Auf Brandstellen als Fundorte verwies auch das «Pilzbüchlein» von W. Obermeyer, Stuttgart 1898: «Die Spitzmorcheln sind die Frühlingsboten unter den Pilzen. Wenige Tage nach einem durchdringenden Frühjahrsregen stechen sie wie die Spargeln durch den Rasen. Von Ende März bis Ende Mai findet man sie auf kalk- und thonhaltigen Berg- und Waldwiesen, ehe das Gras hoch wird, an Waldrändern, auf Holzschlägen unter Gebüsch. Wegen ihrer ausgesprochenen Vorliebe für Holzkohle und Holzasche stehen sie am häufigsten und üppigsten auf verlassenen und mit Moos und Gras überwachsenen Köhlerplätzen.» Übermeyer schreibt auch, dass die Spitzmorcheln von März und April feiner schmeckten als jene im Mai, und dass die Speisemorchel (Morchella esculenta, M. rotunda, M. vulgaris) «an Zartheit und Wohlgeschmack» der Spitzmorchel «weit unterlegen» sei.

Soviel zum Historischen. Suchen würde man Morcheln heute eher als auf Brandstellen an sandigen Wegrändern im Auwald. Da sie offenbar vielen Pilzunkundigen verdächtig vorkommen, kann man manchmal auch an exponierten Stellen schöne Exemplare finden, die manch einer gesehen haben muss, aber nicht mitgenommen hat, obwohl es sich im Handel um einen der teuersten Speisepilze handelt.

Der Gastroschriftsteller und Wirt Klaus Trebes schlug im April 1999 in seiner Kochkolumne im FAZ-Magazin eine Kombination von Kutteln und Morcheln vor: Man dünstet Kalbskutteln mit kleingeschnittenen Schalotten, Knollensellerie und Karotte in Butter an, löscht mit Weißwein und Kalbsfonds ab und läßt dann köcheln. In einer anderen Pfanne brät man Morcheln in Butter, löscht mit Sherry, gießt Rahm an und läßt einkochen, dann mischt man die Kutteln mit den Pilzen, salzt, pfeffert und streut frische Petersilie darauf.

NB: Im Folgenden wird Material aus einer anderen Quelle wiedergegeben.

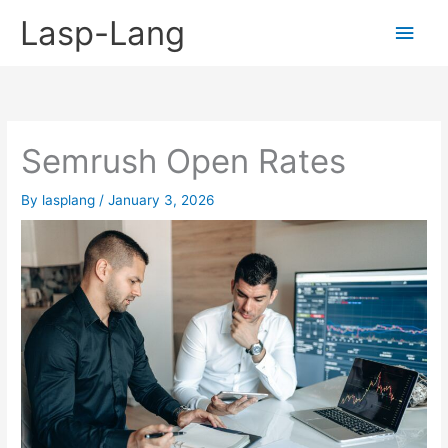
Skip
Lasp-Lang
Main
to
content
Men
Semrush Open Rates
By
lasplang
/
January 3, 2026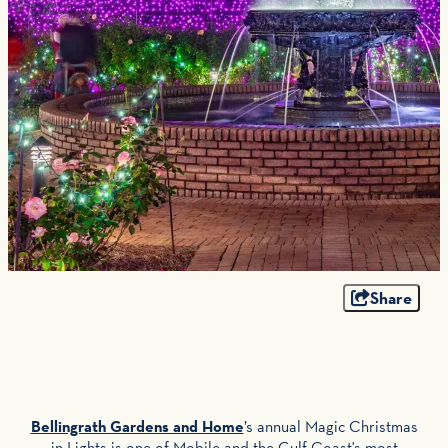
Share
Bellingrath Gardens and Home
’s annual Magic Christmas
in Lights is one of Mobile and the Gulf Coast's most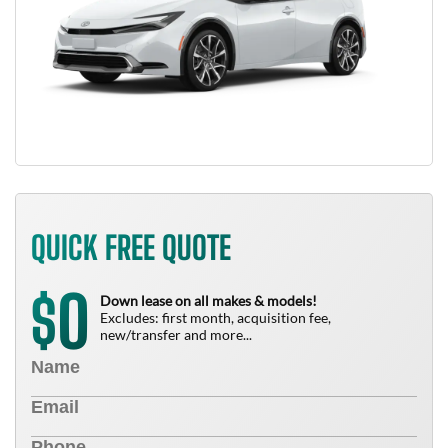
QUICK FREE QUOTE
0
$
Down lease on all makes & models!
Excludes: first month, acquisition fee,
new/transfer and more...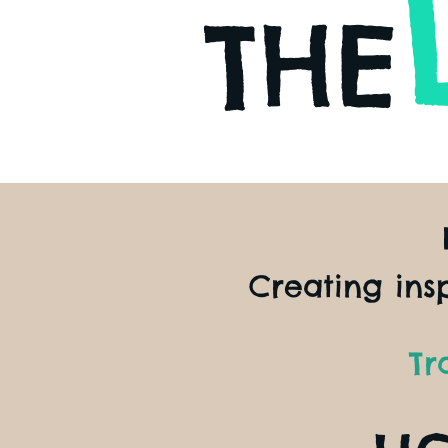
THE
Creating ins
Tr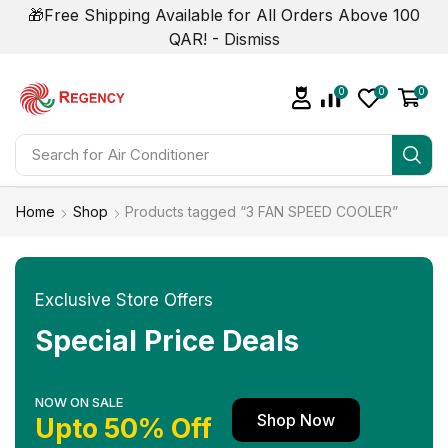
🎁Free Shipping Available for All Orders Above 100
QAR! -
Dismiss
0
0
0
Search for
Home
Shop
Products tagged “3 FAN SPEED COOLER”
Exclusive Store Offers
Special Price Deals
NOW ON SALE
Shop Now
Upto 50% Off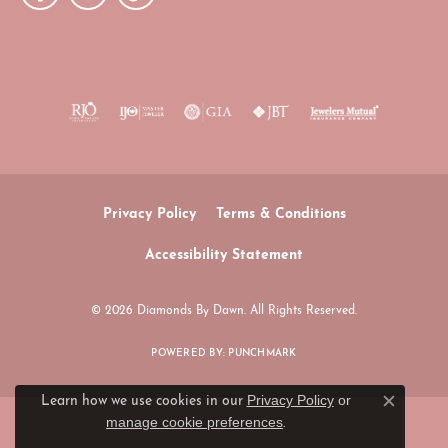
Privacy Policy
Terms & Conditions
Accessibility Statement
© 2026 Diamonds By Dawn. All Rights Reserved.
POWERED BY:
PUNCHMARK
Privacy Policy
or
Learn how we use cookies in our
Close c
manage cookie preferences
.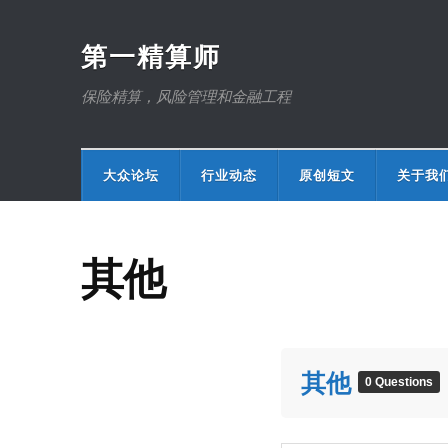
第一精算师
保险精算，风险管理和金融工程
大众论坛
行业动态
原创短文
关于我
其他
其他
0 Questions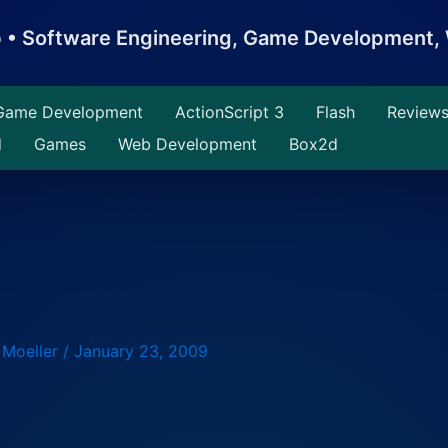
b • Software Engineering, Game Development
Game Development
ActionScript 3
Flash
Review
d
Games
Web Development
Box2d
 Moeller
/
January 23, 2009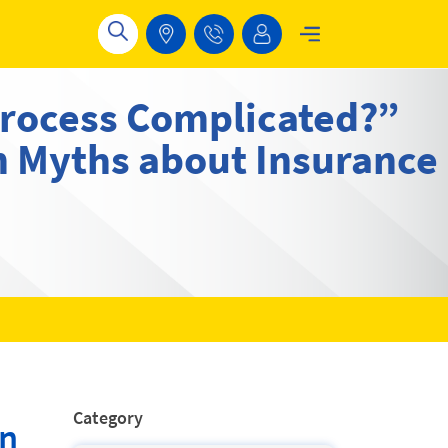
Process Complicated?”
 Myths about Insurance
Category
wn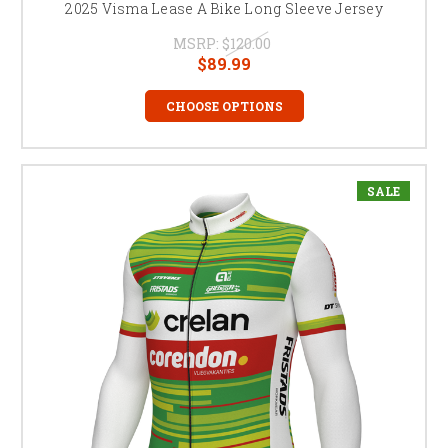
2025 Visma Lease A Bike Long Sleeve Jersey
MSRP:
$120.00
$89.99
CHOOSE OPTIONS
SALE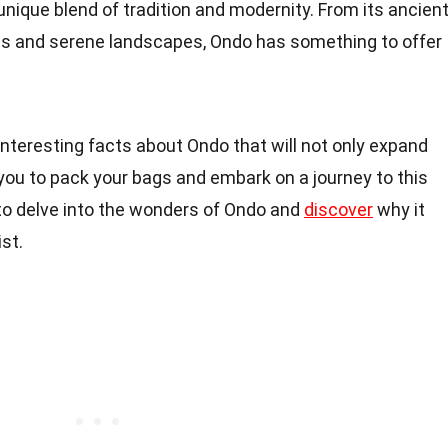
 unique blend of tradition and modernity. From its ancien
ts and serene landscapes, Ondo has something to offer
0 interesting facts about Ondo that will not only expand
you to pack your bags and embark on a journey to this
 to delve into the wonders of Ondo and
discover
why it
st.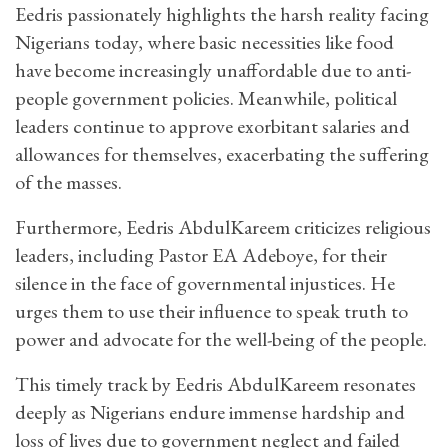
Eedris passionately highlights the harsh reality facing
Nigerians today, where basic necessities like food
have become increasingly unaffordable due to anti-
people government policies. Meanwhile, political
leaders continue to approve exorbitant salaries and
allowances for themselves, exacerbating the suffering
of the masses.
Furthermore, Eedris AbdulKareem criticizes religious
leaders, including Pastor EA Adeboye, for their
silence in the face of governmental injustices. He
urges them to use their influence to speak truth to
power and advocate for the well-being of the people.
This timely track by Eedris AbdulKareem resonates
deeply as Nigerians endure immense hardship and
loss of lives due to government neglect and failed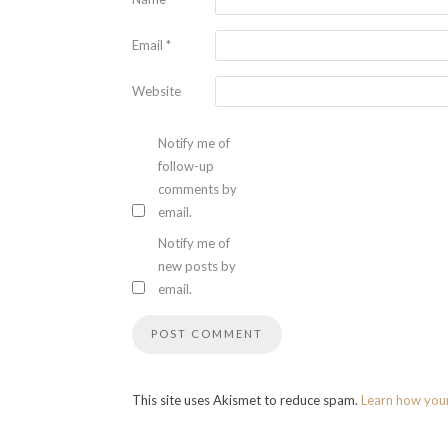
Email
*
Website
Notify me of
follow-up
comments by
email.
Notify me of
new posts by
email.
This site uses Akismet to reduce spam.
Learn how you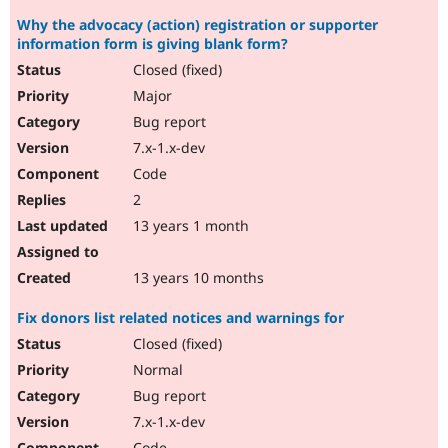
Why the advocacy (action) registration or supporter
information form is giving blank form?
Closed (fixed)
Major
Bug report
7.x-1.x-dev
Code
2
13 years 1 month
13 years 10 months
Fix donors list related notices and warnings for
Closed (fixed)
Normal
Bug report
7.x-1.x-dev
Code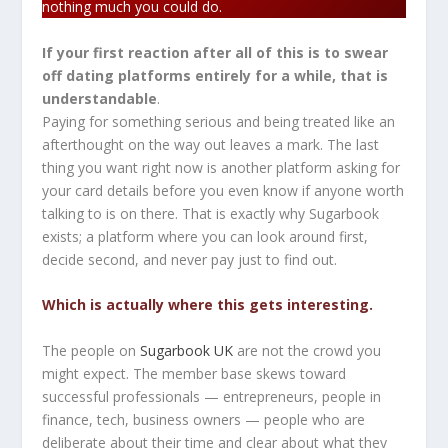
nothing much you could do.
If your first reaction after all of this is to swear
off dating platforms entirely for a while, that is
understandable
.
Paying for something serious and being treated like an
afterthought on the way out leaves a mark. The last
thing you want right now is another platform asking for
your card details before you even know if anyone worth
talking to is on there. That is exactly why Sugarbook
exists; a platform where you can look around first,
decide second, and never pay just to find out.
Which is actually where this gets interesting.
The people on
Sugarbook UK
are not the crowd you
might expect. The member base skews toward
successful professionals — entrepreneurs, people in
finance, tech, business owners — people who are
deliberate about their time and clear about what they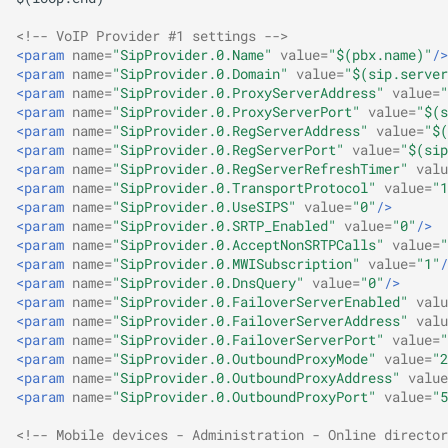
<!-- VoIP Provider #1 settings -->
<param
name=
"SipProvider.0.Name"
value=
"$(pbx.name)"
/>
<param
name=
"SipProvider.0.Domain"
value=
"$(sip.server
<param
name=
"SipProvider.0.ProxyServerAddress"
value=
"
<param
name=
"SipProvider.0.ProxyServerPort"
value=
"$(s
<param
name=
"SipProvider.0.RegServerAddress"
value=
"$(
<param
name=
"SipProvider.0.RegServerPort"
value=
"$(sip
<param
name=
"SipProvider.0.RegServerRefreshTimer"
valu
<param
name=
"SipProvider.0.TransportProtocol"
value=
"1
<param
name=
"SipProvider.0.UseSIPS"
value=
"0"
/>
<param
name=
"SipProvider.0.SRTP_Enabled"
value=
"0"
/>
<param
name=
"SipProvider.0.AcceptNonSRTPCalls"
value=
"
<param
name=
"SipProvider.0.MWISubscription"
value=
"1"
/
<param
name=
"SipProvider.0.DnsQuery"
value=
"0"
/>
<param
name=
"SipProvider.0.FailoverServerEnabled"
valu
<param
name=
"SipProvider.0.FailoverServerAddress"
valu
<param
name=
"SipProvider.0.FailoverServerPort"
value=
"
<param
name=
"SipProvider.0.OutboundProxyMode"
value=
"2
<param
name=
"SipProvider.0.OutboundProxyAddress"
value
<param
name=
"SipProvider.0.OutboundProxyPort"
value=
"5
<!-- Mobile devices - Administration - Online director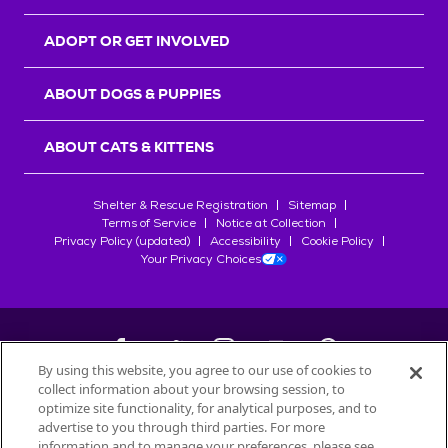
ADOPT OR GET INVOLVED
ABOUT DOGS & PUPPIES
ABOUT CATS & KITTENS
Shelter & Rescue Registration
Sitemap
Terms of Service
Notice at Collection
Privacy Policy (updated)
Accessibility
Cookie Policy
Your Privacy Choices
By using this website, you agree to our use of cookies to
collect information about your browsing session, to
©
2026
Petfinder.com
optimize site functionality, for analytical purposes, and to
All trademarks are owned by
advertise to you through third parties. For more
Société des Produits Nestlé
S.A., or
information and to manage your preferences, please see
used with permission.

Morcheln passen gut zu Kalbfleisch, Krebsen und Spargel, aber auch zu Bries und Stubenküken. Als Vorspeise oder Zwischengang wird man sie allein verwenden, auf Weißbrot oder in Blätterteigpasteten. Erfreulich ist auch, dass man sie nicht nur zwei Monate lang, sondern das ganze Jahr über einsetzen kann, getrocknete Morcheln sind nämlich geschmacksintensiver als frische.